Let us consider not a mage or a rich noble, but a modest artisan. He's doing ok for himself, living a lifestyle of 1.5 gp a day (halfway between modest and comfortable). He needs light every evening in a single room, for 3 hours on average. Nothing extravagant. This, however, has a cost. If he uses a lantern or lamp, this is about 5 cp/night. Candles would cost him 3 sp/night (and shed less light). Torches are as cheap and shed more light, but the smoke... so let's stick with an oil lamp - he's has a little bit of money, after all.

at 5 cp a night, this adds up to about 18.25 gp a year. So in other words, a continual flame spell would pay for itself in less than 3 years! People in the middle ages were capable of long term planning - they did long term projects for great gains - building a fence, planting an orchard, or building a cathedral. Our artisan could, for example, limit himself to candles and in less than a decade, take the spare 2cp/night to buy the continual light, and save that 5 cp a night for other things.

Given that continual light spells can be cast by low-level casters, I can see this as a common, harmless way to raise funds. Temples could sell them too to the faithful - they might be hesitant to give magic to the masses, but same as a potion of healing, what harm could light do? Even very humble peasants may have one - the "family continual flame", passed down from generation to generation - it was given as a reward to great grandfather Jeb by the bishop as a reward for his help in fighting off the goblins - or some other colorful story.

Having continual flames everywhere may be too "magical" for the setting you want to create. But the economics tell us that they should be all over the place.
Yep. Honestly it seems fine to me, and fits an awful lot of fantasy lit.

In 2E I believe there was some suggestion (not in the actual spell I think) that CL gradually consumed the object it was cast on, over decades, which would stop them being something that just got more and more common over time.
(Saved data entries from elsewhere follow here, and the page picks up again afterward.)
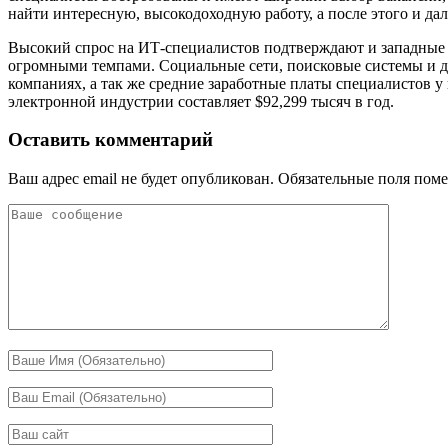
найти интересную, высокодоходную работу, а после этого и да
Высокий спрос на ИТ-специалистов подтверждают и западные э
огромными темпами. Социальные сети, поисковые системы и дру
компаниях, а так же средние заработные платы специалистов 
электронной индустрии составляет $92,299 тысяч в год.
Оставить комментарий
Ваш адрес email не будет опубликован.
Обязательные поля пом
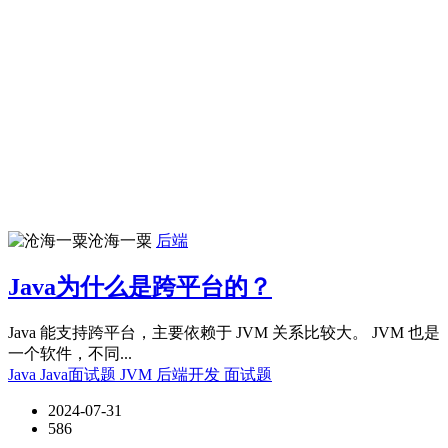
沧海一粟
后端
Java为什么是跨平台的？
Java 能支持跨平台，主要依赖于 JVM 关系比较大。 JVM 也是
一个软件，不同...
Java
Java面试题
JVM
后端开发
面试题
2024-07-31
586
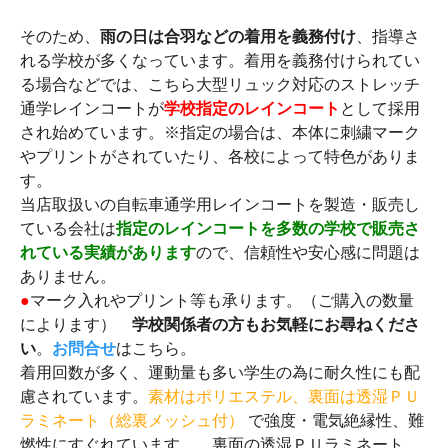
そのため、
雨の日は合羽などの着用を義務付け
、指導さ
れる学校が多くなっています。着用を義務付けられてい
る場合などでは、こちら大型リュック対応のストレッチ
通学レインコートが
学校指定のレインコート
として採用
され始めています。※指定の場合は、本体に刺繍マーク
やプリントがされていたり、各校によって特色がありま
す。
当店取扱いの自転車通学用レインコートを製造・販売し
ている会社は
指定のレインコートを多数の学校で販売さ
れている実績があります
ので、信頼性や安心感に問題は
ありません。
●
マーク入れやプリント等も承ります。（ご購入の数量
によります）
学校関係者の方もお気軽にお尋ねくださ
い
。
お問合せ
はこちら。
着用回数が多く、運動量も多い学生の為に耐久性にも配
慮されています。
素材はポリエステル、裏面は透湿ＰＵ
ラミネート（総裏メッシュ付）
で強度・電気絶縁性、難
燃性にすぐれています。 裏面の透湿ＰＵラミネート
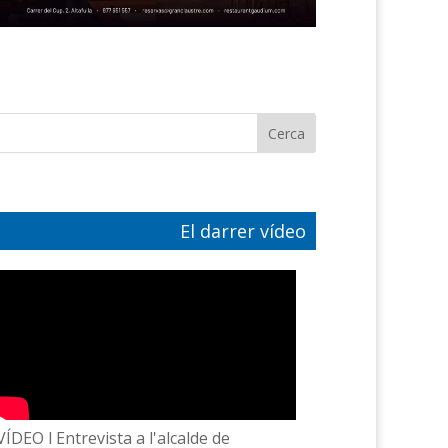
El darrer vídeo
VÍDEO l Entrevista a l'alcalde de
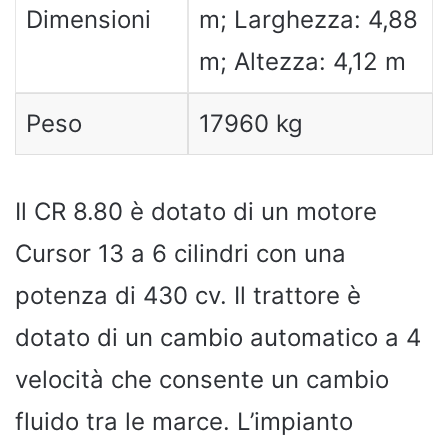
Dimensioni
m; Larghezza: 4,88
m; Altezza: 4,12 m
Peso
17960 kg
Il CR 8.80 è dotato di un motore
Cursor 13 a 6 cilindri con una
potenza di 430 cv. Il trattore è
dotato di un cambio automatico a 4
velocità che consente un cambio
fluido tra le marce. L’impianto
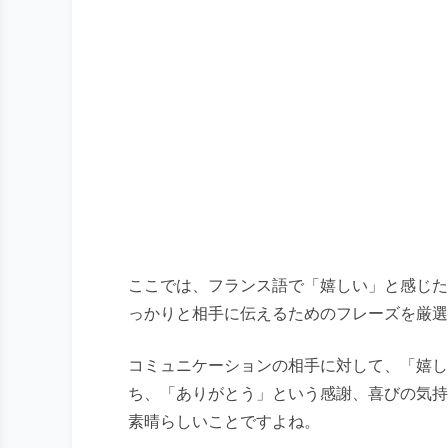
ここでは、フランス語で「嬉しい」と感じた
っかりと相手に伝えるためのフレーズを厳選
コミュニケーションの相手に対して、「嬉し
ち、「ありがとう」という感謝、喜びの気持
素晴らしいことですよね。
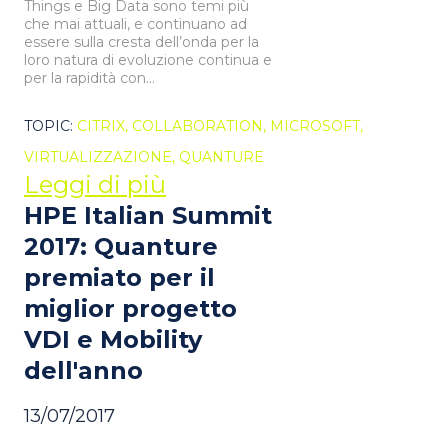
Things e Big Data sono temi più
che mai attuali, e continuano ad
essere sulla cresta dell’onda per la
loro natura di evoluzione continua e
per la rapidità con...
TOPIC:
CITRIX,
COLLABORATION,
MICROSOFT,
VIRTUALIZZAZIONE,
QUANTURE
Leggi di più
HPE Italian Summit
2017: Quanture
premiato per il
miglior progetto
VDI e Mobility
dell'anno
13/07/2017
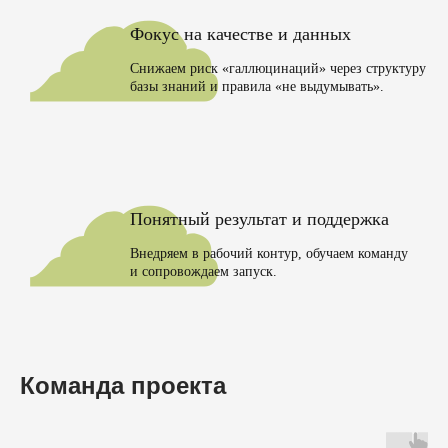
☁
Фокус на качестве и данных
Снижаем риск «галлюцинаций» через структуру
базы знаний и правила «не выдумывать».
☁
Понятный результат и поддержка
Внедряем в рабочий контур, обучаем команду
и сопровождаем запуск.
Команда проекта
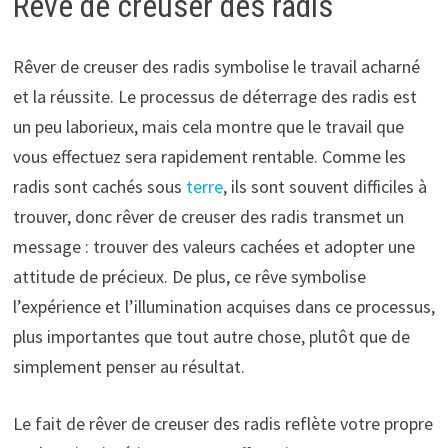
Rêve de creuser des radis
Rêver de creuser des radis symbolise le travail acharné
et la réussite. Le processus de déterrage des radis est
un peu laborieux, mais cela montre que le travail que
vous effectuez sera rapidement rentable. Comme les
radis sont cachés sous
terre
, ils sont souvent difficiles à
trouver, donc rêver de creuser des radis transmet un
message : trouver des valeurs cachées et adopter une
attitude de précieux. De plus, ce rêve symbolise
l’expérience et l’illumination acquises dans ce processus,
plus importantes que tout autre chose, plutôt que de
simplement penser au résultat.
Le fait de rêver de creuser des radis reflète votre propre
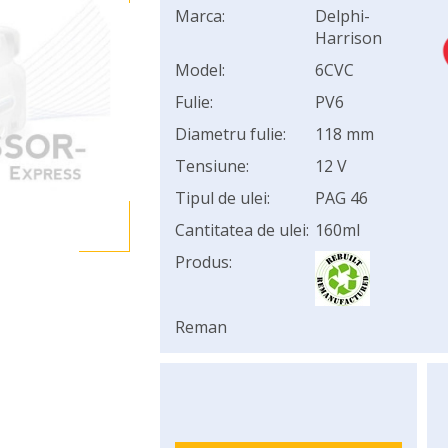
Marca:
Delphi-
Harrison
Model:
6CVC
Fulie:
PV6
Diametru fulie:
118 mm
Tensiune:
12 V
Tipul de ulei:
PAG 46
Cantitatea de ulei:
160ml
Produs:
Reman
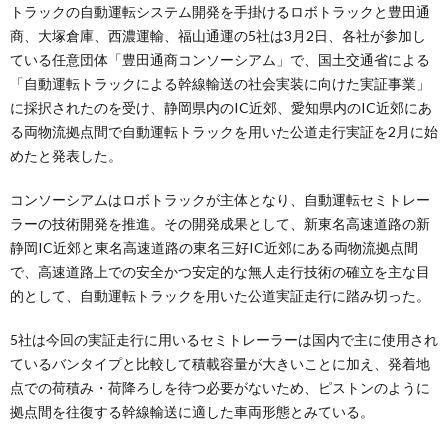
トラックの自動運転システム開発を手掛けるロボトラックと豊田通
商、大塚倉庫、西濃運輸、福山通運の5社は3月2日、各社が参加し
ている任意団体「豊田通商コンソーシアム」で、国土交通省による
「自動運転トラックによる幹線輸送の社会実装に向けた実証事業」
に採択されたのを受け、静岡県内のIC近郊、愛知県内のIC近郊にあ
る両物流拠点間で自動運転トラックを用いた公道走行実証を2月に始
めたと発表した。
コンソーシアムはロボトラックが主体となり、自動運転セミトレー
ラーの技術開発を推進。その開発成果として、新東名高速道路の新
静岡IC近郊と東名高速道路の東名三好IC近郊にある両物流拠点間
で、高速道路上での安全かつ安定的な無人走行技術の確立を主な目
的として、自動運転トラックを用いた公道実証走行に踏み切った。
5社は今回の実証走行に用いるセミトレーラーは国内で主に使用され
ているバンタイプと比較して積載容量が大きいことに加え、発着地
点での荷積み・荷降ろしを待つ必要がないため、ピストンのように
拠点間を往復する幹線輸送に適した車両形態とみている。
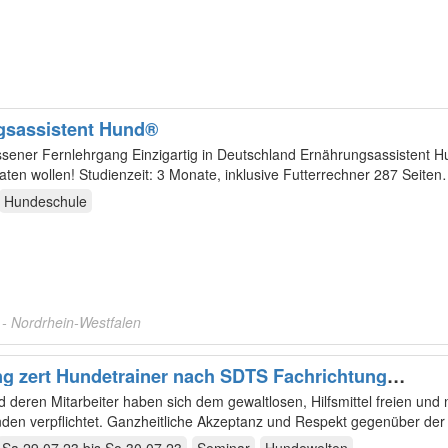
gsassistent Hund®
ernlehrgang Einzigartig in Deutschland Ernährungsassistent Hund ® Wenn
Sie mehr als beraten wollen! Studienzeit: 3 Monate, inklusive Futterrechner 287 Seite
Hundeschule
e
- Nordrhein-Westfalen
g zert Hundetrainer nach SDTS Fachrichtung
apie
deren Mitarbeiter haben sich dem gewaltlosen, Hilfsmittel freien und
en verpflichtet. Ganzheitliche Akzeptanz und Respekt gegenüber der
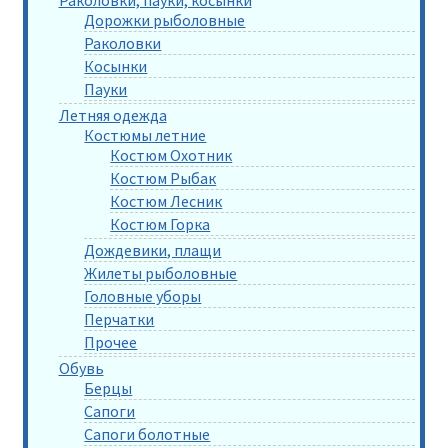
Раколовки, пауки, косынки
Дорожки рыболовные
Раколовки
Косынки
Пауки
Летняя одежда
Костюмы летние
Костюм Охотник
Костюм Рыбак
Костюм Лесник
Костюм Горка
Дождевики, плащи
Жилеты рыболовные
Головные уборы
Перчатки
Прочее
Обувь
Берцы
Сапоги
Сапоги болотные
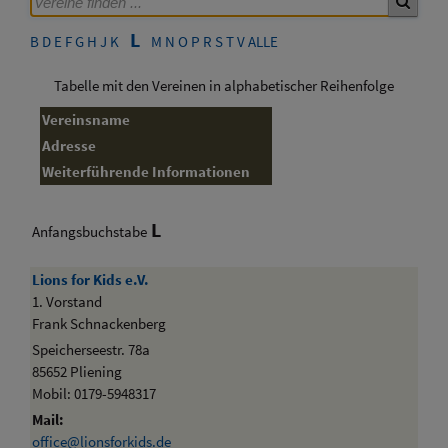
L
B
D
E
F
G
H
J
K
M
N
O
P
R
S
T
V
ALLE
Tabelle mit den Vereinen in alphabetischer Reihenfolge
Vereinsname
Adresse
Weiterführende Informationen
L
Anfangsbuchstabe
Lions for Kids e.V.
1. Vorstand
Frank Schnackenberg
Speicherseestr. 78a
85652 Pliening
Mobil: 0179-5948317
Mail:
office@lionsforkids.de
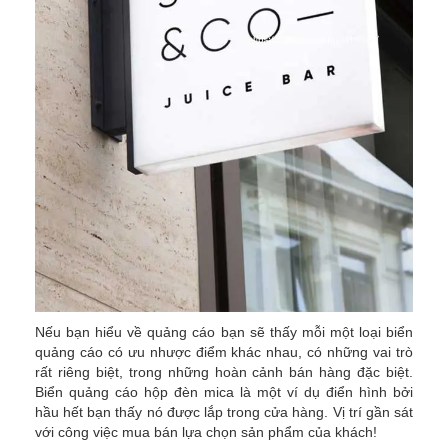
Nếu bạn hiểu về quảng cáo bạn sẽ thấy mỗi một loại biển
quảng cáo có ưu nhược điểm khác nhau, có những vai trò
rất riêng biệt, trong những hoàn cảnh bán hàng đặc biệt.
Biển quảng cáo hộp đèn mica là một ví dụ điển hình bởi
hầu hết bạn thấy nó được lắp trong cửa hàng. Vị trí gần sát
với công việc mua bán lựa chọn sản phẩm của khách!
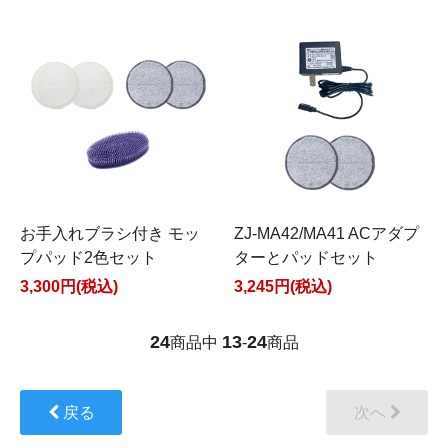
お手入れブラシ付き モッ
ZJ-MA42/MA41 ACアダプ
プパッド2色セット
ターとパッドセット
3,300円(税込)
3,245円(税込)
24
13
24
商品中
-
商品
戻る
次へ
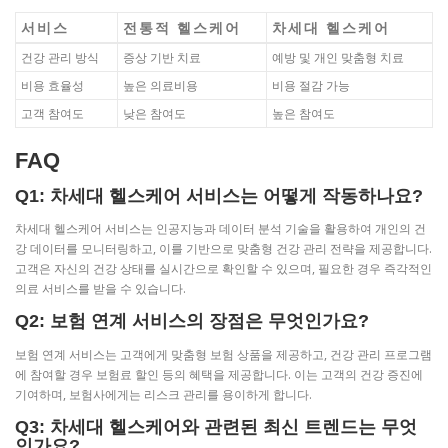
서비스
전통적 헬스케어
차세대 헬스케어
건강 관리 방식
증상 기반 치료
예방 및 개인 맞춤형 치료
비용 효율성
높은 의료비용
비용 절감 가능
고객 참여도
낮은 참여도
높은 참여도
FAQ
Q1: 차세대 헬스케어 서비스는 어떻게 작동하나요?
차세대 헬스케어 서비스는 인공지능과 데이터 분석 기술을 활용하여 개인의 건
강 데이터를 모니터링하고, 이를 기반으로 맞춤형 건강 관리 전략을 제공합니다.
고객은 자신의 건강 상태를 실시간으로 확인할 수 있으며, 필요한 경우 즉각적인
의료 서비스를 받을 수 있습니다.
Q2: 보험 연계 서비스의 장점은 무엇인가요?
보험 연계 서비스는 고객에게 맞춤형 보험 상품을 제공하고, 건강 관리 프로그램
에 참여할 경우 보험료 할인 등의 혜택을 제공합니다. 이는 고객의 건강 증진에
기여하며, 보험사에게는 리스크 관리를 용이하게 합니다.
Q3: 차세대 헬스케어와 관련된 최신 트렌드는 무엇
인가요?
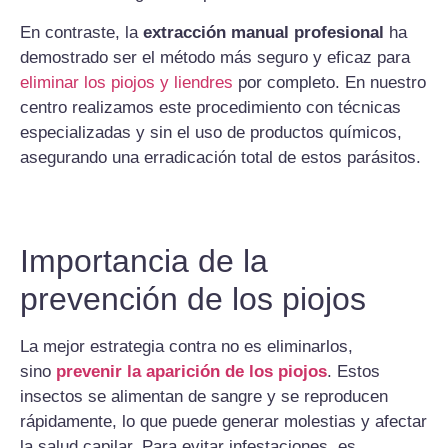
En contraste, la
extracción manual profesional
ha
demostrado ser el método más seguro y eficaz para
eliminar los piojos y liendres
por completo. En nuestro
centro realizamos este procedimiento con técnicas
especializadas y sin el uso de productos químicos,
asegurando una erradicación total de estos parásitos.
Importancia de la
prevención de los piojos
La mejor estrategia contra no es eliminarlos,
sino
prevenir la aparición de los piojos
. Estos
insectos se alimentan de sangre y se reproducen
rápidamente, lo que puede generar molestias y afectar
la salud capilar. Para evitar infestaciones, es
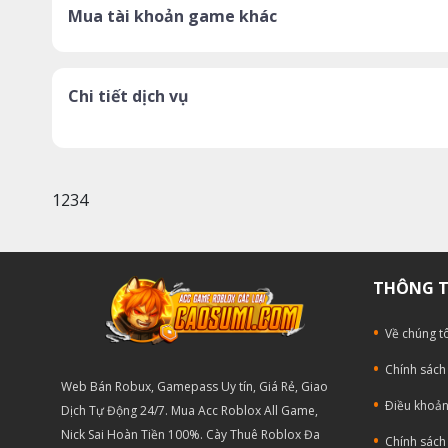
Mua tài khoản game khác
Chi tiết dịch vụ
1234
THÔNG T
Về chúng tô
Chính sách
Web Bán Robux, Gamepass Uy tín, Giá Rẻ, Giao
Ðiều khoản
Dịch Tự Động 24/7. Mua Acc Roblox All Game,
Nick Sai Hoàn Tiền 100%. Cày Thuê Roblox Đa
Chính sách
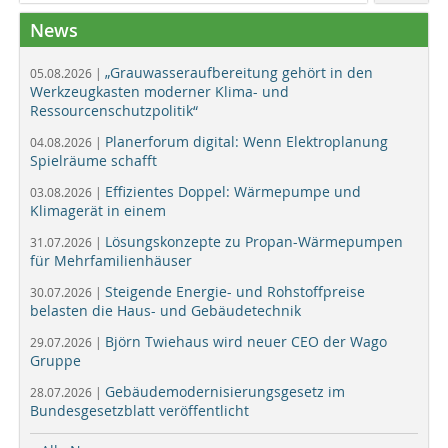
News
„Grauwasseraufbereitung gehört in den
05.08.2026 |
Werkzeugkasten moderner Klima- und
Ressourcenschutzpolitik“
Planerforum digital: Wenn Elektroplanung
04.08.2026 |
Spielräume schafft
Effizientes Doppel: Wärmepumpe und
03.08.2026 |
Klimagerät in einem
Lösungskonzepte zu Propan-Wärmepumpen
31.07.2026 |
für Mehrfamilienhäuser
Steigende Energie- und Rohstoffpreise
30.07.2026 |
belasten die Haus- und Gebäudetechnik
Björn Twiehaus wird neuer CEO der Wago
29.07.2026 |
Gruppe
Gebäudemodernisierungsgesetz im
28.07.2026 |
Bundesgesetzblatt veröffentlicht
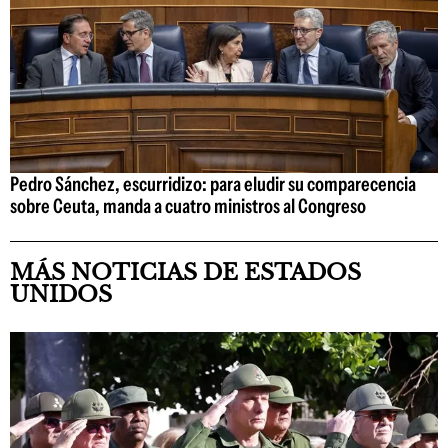
Pedro Sánchez, escurridizo: para eludir su comparecencia
sobre Ceuta, manda a cuatro ministros al Congreso
MÁS NOTICIAS DE ESTADOS
UNIDOS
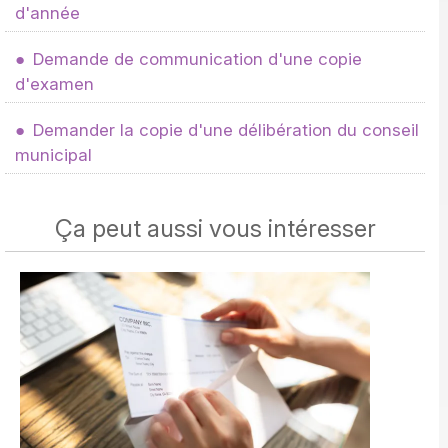
d'année
Demande de communication d'une copie
d'examen
Demander la copie d'une délibération du conseil
municipal
Ça peut aussi vous intéresser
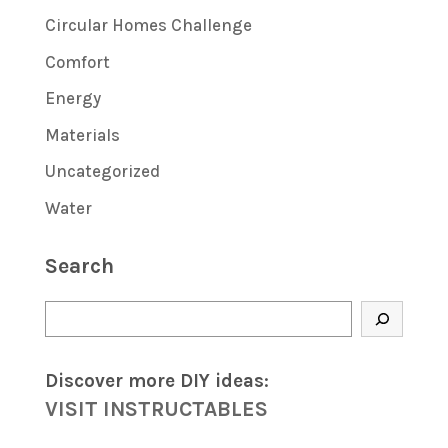
Circular Homes Challenge
Comfort
Energy
Materials
Uncategorized
Water
Search
Search
Discover more DIY
ideas
:
VISIT INSTRUCTABLES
But honestly I like the idea that CF isn't uncommon.
 

Ancalagon

Dusty Dragon
Yeah, it is a lot of wasted space and added complexity to try to spell everything out.

They could have put a weight of ruby dust and then have a table which determines the fluctuating market of ruby dust.

But why? That sort of thing will turn a lot of people off from the game and provide little value.

All the players need to know is how much it costs and the DM can decide whether it is available.
Yeah, my analysis was complicated, why bother with all the work?

The joy of the internet is that sometimes, other people do the work for you.

D&D doesn't tell us how common continual flame is. As a GM you can make an arbitrary decision, try to figure it out yourself, which can be hard, or you can see if someone else came up with a decent answer.

This is true of so many things. What if you want to know the price of something not in the books, like say, quicksilver ? Healing potions are plentiful, how would they be used by the common populace?